En fait, la composition est centrée sur le groupe. Les silhouettes de quatre adultes rythment le premier plan et contribuent à l’impression de mouvement qui se dégage de l’œuvre. Parmi eux, certains hommes portent des chargements dont on distingue mal la nature. A droite, le visage d’une femme disparaît derrière la main qu’elle porte à son front dans un geste de déploration d’une grande intensité dramatique traduisant la pénibilité et la douleur du départ. Car c’est bien le départ, et l’exode qui lui est consécutif, qui sont au cœur de l’œuvre.
Le bas-relief aborde pourtant la question de la fuite ou de l’émigration de manière particulière, puisque l’environnement disparaît au profit d’une focalisation sur le groupe des corps. Du coup, rien n’apparaît des causes du départ et de son contexte.
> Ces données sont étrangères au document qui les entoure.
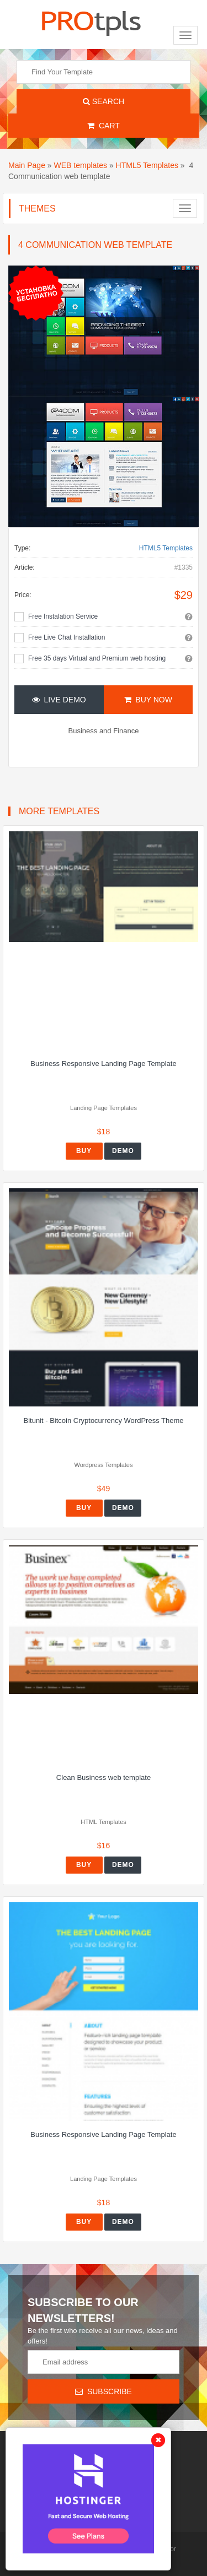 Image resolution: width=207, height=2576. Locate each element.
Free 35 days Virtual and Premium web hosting (97, 658)
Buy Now (148, 699)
D’autant que le titre de l’œuvre – qui n’est pas fixé – ne nous aide pas précisément pour l’interprétation du sujet de ce bas-relief : l’œuvre a été intitulée tantôt “Les Emigrants”, tantôt “Les Fugitifs”.
Ce que l’on sait, c’est qu’en tant que journaliste, Daumier est particulièrement sensible au contexte dans lequel il évolue : la déportation dans les territoires coloniaux de plusieurs milliers d’individus à la suite des journées insurrectionnelles de juin 1848, puis le bannissement de nombreux républicains suite au coup d’Etat de Louis-Napoléon Bonaparte en décembre 1851, sont des événements qui l’ont marqué. L’historien J.-P. Chimot évoque aussi, plus largement, les déplacements massifs de population engendrés par les révolutions de 1848 en Europe, et le mouvement d’émigration vers le Nouveau Monde, notamment suite à la famine de 1847 en Irlande.